The Queen Bee has not been mated due to bad weather (…yes, she’s got to get laid before they can send her and the worker bees from Georgia), so we’re patiently waiting for the estimate time of arrival which is now “sometime after Easter”. In a nutshell, the bees mate mid-air. The drones (the guys) from other hives congregate in one area, and the Queen Bee flies to them. She gets all she needs at this “congregation” to lay eggs for the rest of her 2-3 yr lifespan.

This weekend, if the weather is good, then I can paint and weatherproof the hive, but so far, it’s been rainy and cold…

As for the “Green Roof” part of the project, my son Kai and I went to the workshop for gardening at Queens Botanical Garden. I checked out their Bee Garden while we were there and have uploaded the pictures of that as well.
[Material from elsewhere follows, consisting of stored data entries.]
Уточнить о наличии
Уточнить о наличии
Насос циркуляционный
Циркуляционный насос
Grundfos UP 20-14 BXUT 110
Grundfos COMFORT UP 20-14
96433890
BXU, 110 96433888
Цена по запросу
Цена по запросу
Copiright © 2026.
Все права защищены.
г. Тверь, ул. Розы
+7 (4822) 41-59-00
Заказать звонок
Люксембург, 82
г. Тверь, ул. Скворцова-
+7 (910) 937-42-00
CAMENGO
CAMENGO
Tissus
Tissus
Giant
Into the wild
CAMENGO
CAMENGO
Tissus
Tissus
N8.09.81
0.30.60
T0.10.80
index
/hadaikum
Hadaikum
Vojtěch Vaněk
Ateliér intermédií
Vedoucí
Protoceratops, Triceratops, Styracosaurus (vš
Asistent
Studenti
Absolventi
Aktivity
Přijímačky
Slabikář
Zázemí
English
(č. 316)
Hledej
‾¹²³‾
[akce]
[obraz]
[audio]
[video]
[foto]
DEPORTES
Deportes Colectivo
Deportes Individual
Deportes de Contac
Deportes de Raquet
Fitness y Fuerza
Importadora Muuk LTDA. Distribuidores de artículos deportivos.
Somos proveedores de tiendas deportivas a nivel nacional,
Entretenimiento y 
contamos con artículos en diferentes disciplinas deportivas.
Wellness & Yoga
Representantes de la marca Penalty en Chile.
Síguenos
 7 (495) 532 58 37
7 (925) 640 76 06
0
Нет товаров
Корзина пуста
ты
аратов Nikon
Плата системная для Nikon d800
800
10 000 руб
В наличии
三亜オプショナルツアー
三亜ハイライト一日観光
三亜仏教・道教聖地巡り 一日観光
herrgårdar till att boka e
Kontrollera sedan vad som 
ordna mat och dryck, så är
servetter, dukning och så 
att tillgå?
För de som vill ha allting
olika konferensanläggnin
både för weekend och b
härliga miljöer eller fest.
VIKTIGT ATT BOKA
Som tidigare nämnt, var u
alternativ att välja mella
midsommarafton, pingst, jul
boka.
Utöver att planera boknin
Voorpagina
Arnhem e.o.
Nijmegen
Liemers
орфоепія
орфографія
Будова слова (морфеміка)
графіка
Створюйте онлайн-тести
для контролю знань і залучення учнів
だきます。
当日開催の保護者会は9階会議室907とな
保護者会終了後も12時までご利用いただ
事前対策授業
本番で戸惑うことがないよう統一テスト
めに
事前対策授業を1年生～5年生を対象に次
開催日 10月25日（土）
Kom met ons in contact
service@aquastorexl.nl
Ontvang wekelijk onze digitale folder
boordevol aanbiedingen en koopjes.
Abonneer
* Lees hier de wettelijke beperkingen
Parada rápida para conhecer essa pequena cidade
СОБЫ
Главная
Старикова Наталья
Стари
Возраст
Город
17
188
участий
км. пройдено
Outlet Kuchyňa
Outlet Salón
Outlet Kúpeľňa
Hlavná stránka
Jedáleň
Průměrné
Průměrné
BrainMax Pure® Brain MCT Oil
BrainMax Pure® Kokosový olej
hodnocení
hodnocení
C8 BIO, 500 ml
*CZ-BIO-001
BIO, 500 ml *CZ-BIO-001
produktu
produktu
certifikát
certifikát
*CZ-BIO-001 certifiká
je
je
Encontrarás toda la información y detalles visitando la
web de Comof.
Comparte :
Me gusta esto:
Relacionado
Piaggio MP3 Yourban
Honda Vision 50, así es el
The folks at Seeds of Change have been extremely generous in sending us a whole box of organic, heirloom seeds (100 packets, worth over $300 retail!!!) FOR FREE — All we paid was shipping. They had a campaign called “Sowing Millions” where they gave out a million seeds for free to people. I also got a packet of “Save the Bees” seed blend at Whole Foods, just to see what flowers were in it. I’ve uploaded the photos of the seed packets.

Until around June August when the flowers get in full bloom, the bees will be on a diet of organic cane sugar syrup so that they have enough nutrients to build out the hive. By then, I hope to have the garden beginning to bloom.